As more revelations enjoined him to proclaim the oneness of God universally, the Prophet Muhammad's following grew. God's message as conveyed through Muhammad was not, however, unanimously accepted in Makkah. Pagan worshippers threatened by the new monotheistic religion and merchants anxious to preserve the profitable pilgrimage trade intensified their opposition to the followers of Islam. To foil an assassination plot against him, Muhammad and a small group of his dedicated followers in 622 emigrated to the town of Yathrib, which was later named Madinat Al-Nabi, meaning 'City of the Prophet', and now known simply as Madinah. This, the Hijrah or emigration, dates the beginning of the Islamic calendar and the history of the Islamic community. Within the next few years, several battles took place between Muhammad's followers and the pagans of Makkah. The Prophet Muhammad unified the tribes so successfully that in 628 he and his followers reentered Makkah without bloodshed, destroying the idols in the Ka'abah, and the inhabitants of Makkah embraced Islam.
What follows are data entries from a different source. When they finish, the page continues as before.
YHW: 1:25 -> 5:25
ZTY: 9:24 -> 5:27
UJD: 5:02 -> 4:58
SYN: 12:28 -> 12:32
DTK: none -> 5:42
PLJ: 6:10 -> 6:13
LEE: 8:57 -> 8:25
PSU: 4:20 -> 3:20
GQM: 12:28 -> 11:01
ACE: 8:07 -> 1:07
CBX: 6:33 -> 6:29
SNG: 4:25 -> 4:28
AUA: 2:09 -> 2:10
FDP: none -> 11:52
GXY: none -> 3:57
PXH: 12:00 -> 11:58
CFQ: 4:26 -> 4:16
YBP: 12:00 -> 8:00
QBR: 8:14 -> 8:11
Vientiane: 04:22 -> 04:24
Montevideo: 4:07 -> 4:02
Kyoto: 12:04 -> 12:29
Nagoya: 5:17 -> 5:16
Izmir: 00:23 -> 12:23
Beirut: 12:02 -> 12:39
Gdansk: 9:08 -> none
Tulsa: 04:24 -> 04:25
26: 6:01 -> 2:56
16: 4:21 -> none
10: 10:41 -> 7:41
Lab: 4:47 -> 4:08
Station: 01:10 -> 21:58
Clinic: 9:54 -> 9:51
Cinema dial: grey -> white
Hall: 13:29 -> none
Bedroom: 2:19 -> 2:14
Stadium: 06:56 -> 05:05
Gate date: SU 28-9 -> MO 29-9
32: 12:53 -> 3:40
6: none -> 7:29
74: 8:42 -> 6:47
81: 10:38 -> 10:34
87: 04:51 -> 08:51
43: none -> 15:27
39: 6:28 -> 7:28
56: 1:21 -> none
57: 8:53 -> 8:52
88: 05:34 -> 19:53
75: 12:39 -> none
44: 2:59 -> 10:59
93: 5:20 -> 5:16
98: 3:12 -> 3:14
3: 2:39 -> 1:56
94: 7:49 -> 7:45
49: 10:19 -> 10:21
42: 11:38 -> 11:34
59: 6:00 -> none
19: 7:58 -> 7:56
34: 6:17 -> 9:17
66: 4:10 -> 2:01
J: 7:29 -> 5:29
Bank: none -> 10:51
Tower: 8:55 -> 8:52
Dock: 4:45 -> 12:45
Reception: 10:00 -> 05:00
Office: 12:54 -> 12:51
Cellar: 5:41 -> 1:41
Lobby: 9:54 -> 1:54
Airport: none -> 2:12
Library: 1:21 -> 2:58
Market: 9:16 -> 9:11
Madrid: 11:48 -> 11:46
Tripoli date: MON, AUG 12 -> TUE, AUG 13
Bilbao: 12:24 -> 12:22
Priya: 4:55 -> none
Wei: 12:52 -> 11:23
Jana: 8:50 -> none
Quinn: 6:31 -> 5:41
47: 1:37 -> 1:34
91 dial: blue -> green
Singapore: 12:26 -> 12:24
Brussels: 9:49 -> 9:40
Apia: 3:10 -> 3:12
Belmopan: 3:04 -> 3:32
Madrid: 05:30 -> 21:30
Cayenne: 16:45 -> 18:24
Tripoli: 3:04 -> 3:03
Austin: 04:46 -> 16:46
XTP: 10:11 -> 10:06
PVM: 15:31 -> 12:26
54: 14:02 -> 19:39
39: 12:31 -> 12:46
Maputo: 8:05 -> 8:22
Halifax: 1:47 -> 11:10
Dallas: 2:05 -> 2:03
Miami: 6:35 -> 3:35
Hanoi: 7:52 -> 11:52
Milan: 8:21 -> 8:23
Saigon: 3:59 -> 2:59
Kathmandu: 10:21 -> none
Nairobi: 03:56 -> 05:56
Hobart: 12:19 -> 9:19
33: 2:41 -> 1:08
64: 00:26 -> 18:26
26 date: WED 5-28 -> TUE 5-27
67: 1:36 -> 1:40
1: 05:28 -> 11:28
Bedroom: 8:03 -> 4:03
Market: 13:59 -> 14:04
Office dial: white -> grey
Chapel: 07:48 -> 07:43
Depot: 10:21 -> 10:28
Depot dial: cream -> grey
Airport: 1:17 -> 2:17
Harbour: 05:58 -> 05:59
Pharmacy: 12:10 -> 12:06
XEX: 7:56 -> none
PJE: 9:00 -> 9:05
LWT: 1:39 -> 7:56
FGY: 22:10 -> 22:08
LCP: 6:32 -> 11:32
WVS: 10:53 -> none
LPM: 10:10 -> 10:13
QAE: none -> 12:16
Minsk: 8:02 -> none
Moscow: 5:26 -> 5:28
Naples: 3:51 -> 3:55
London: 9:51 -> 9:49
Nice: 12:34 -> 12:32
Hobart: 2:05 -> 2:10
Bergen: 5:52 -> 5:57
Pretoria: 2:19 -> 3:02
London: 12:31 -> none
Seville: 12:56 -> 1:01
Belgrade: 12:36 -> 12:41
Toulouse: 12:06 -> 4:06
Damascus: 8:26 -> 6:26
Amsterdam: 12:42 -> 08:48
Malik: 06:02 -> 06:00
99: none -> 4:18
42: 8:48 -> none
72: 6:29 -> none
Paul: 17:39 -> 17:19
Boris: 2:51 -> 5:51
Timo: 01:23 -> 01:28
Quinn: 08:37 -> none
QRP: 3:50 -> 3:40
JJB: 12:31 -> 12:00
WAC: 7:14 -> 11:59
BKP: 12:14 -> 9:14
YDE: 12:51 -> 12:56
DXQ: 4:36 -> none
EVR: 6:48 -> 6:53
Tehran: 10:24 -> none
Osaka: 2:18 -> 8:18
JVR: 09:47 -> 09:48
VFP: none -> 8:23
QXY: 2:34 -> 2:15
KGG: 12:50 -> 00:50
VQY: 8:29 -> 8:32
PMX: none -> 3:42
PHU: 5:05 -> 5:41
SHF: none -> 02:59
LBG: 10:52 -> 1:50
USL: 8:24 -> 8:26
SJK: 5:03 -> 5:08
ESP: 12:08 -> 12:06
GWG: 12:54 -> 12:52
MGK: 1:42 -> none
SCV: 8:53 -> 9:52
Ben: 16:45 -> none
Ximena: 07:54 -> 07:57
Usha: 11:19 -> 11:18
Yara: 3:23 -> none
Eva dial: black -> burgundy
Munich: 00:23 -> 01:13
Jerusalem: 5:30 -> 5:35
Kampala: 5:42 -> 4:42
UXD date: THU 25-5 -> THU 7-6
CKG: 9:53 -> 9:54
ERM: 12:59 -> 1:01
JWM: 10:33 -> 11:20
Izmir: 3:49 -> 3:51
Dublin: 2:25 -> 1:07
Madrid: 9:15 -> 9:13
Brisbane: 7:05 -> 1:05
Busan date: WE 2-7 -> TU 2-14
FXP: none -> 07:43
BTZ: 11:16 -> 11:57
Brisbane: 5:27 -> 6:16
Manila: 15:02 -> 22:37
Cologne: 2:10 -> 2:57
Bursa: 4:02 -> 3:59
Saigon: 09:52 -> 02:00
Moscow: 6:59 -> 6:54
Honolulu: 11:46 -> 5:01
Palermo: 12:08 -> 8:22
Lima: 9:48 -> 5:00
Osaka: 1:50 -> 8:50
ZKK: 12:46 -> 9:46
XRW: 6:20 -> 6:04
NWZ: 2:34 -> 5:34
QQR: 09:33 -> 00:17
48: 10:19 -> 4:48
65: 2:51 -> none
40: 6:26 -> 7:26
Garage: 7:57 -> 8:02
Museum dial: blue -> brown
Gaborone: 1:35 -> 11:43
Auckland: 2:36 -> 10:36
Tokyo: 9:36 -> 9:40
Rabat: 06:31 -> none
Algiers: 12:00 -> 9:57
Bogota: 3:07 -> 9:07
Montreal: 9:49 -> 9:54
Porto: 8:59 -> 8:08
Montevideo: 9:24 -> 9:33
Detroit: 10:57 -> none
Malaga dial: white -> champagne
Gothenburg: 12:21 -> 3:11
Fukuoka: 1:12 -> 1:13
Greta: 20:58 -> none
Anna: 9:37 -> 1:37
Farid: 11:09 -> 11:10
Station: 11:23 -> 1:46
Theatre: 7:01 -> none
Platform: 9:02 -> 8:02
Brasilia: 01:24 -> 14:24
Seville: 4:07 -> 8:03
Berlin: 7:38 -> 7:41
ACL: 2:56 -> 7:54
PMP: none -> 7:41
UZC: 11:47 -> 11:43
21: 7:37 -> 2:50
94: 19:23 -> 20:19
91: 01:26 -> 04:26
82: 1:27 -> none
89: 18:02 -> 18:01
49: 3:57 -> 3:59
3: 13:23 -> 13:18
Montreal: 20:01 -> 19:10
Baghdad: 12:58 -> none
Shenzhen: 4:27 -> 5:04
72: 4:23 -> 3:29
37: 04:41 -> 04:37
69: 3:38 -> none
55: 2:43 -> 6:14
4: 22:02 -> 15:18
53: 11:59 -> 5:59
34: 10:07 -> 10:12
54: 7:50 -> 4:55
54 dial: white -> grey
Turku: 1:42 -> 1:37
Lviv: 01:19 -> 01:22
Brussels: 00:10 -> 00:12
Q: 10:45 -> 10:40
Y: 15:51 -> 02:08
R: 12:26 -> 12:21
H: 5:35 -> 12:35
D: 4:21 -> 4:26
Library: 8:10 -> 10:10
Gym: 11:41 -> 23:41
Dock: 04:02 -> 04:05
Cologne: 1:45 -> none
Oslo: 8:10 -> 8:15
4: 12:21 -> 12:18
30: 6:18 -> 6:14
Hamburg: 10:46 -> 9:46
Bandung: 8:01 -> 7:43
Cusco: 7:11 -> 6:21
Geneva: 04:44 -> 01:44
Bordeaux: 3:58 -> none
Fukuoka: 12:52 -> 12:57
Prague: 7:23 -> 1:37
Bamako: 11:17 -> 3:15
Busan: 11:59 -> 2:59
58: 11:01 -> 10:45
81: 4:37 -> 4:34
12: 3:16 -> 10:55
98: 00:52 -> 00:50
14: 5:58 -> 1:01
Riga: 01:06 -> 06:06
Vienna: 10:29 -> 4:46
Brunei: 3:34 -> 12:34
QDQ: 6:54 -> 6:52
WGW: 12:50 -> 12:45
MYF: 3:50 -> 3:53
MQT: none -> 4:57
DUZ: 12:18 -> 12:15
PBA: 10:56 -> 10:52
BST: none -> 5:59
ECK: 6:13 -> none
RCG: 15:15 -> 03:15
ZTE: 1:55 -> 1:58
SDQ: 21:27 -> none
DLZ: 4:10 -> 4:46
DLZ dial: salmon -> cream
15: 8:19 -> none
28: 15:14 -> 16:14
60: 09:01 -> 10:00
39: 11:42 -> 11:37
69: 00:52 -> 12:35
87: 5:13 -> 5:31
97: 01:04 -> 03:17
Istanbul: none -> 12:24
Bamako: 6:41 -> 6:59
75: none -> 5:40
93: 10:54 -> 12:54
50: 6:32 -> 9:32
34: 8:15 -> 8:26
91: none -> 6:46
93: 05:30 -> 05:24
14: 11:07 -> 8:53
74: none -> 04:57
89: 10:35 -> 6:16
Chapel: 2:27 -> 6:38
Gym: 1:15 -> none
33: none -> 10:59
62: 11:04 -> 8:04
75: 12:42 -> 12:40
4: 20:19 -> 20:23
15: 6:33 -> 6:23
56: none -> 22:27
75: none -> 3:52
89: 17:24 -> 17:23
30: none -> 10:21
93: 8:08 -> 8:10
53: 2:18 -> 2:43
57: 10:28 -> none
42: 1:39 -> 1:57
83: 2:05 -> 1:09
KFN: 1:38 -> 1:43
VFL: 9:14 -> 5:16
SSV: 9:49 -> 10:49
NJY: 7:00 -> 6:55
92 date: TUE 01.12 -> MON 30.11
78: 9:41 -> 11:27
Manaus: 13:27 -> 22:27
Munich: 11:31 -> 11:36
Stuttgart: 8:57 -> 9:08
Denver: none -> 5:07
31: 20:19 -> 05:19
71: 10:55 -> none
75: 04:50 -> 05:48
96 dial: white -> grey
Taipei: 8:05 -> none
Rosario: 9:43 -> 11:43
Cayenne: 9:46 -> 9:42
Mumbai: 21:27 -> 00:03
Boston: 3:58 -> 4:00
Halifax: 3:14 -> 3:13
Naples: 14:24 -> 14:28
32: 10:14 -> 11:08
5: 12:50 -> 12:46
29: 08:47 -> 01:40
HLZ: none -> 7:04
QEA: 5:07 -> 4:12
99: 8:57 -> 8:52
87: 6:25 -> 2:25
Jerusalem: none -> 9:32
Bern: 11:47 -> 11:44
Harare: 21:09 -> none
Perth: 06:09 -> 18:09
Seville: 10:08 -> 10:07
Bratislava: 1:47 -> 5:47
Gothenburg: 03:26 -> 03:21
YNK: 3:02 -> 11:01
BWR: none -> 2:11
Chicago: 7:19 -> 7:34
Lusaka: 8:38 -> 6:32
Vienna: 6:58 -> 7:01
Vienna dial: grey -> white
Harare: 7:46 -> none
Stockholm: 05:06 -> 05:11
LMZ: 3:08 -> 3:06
Less than 100 years from the advent of Islam, the Islamic Empire extended from Spain to areas of India and China. Islam made no distinction based on race, class, or background, and the Muslim world was considered a single worldwide community, the ummah.

Islamic rule thrived well into the 17th century, and while Europe was passing through the Middle Ages, the Islamic civilization made tremendous scientific, medical, literary and artistic advances that have had a lasting impact on the world.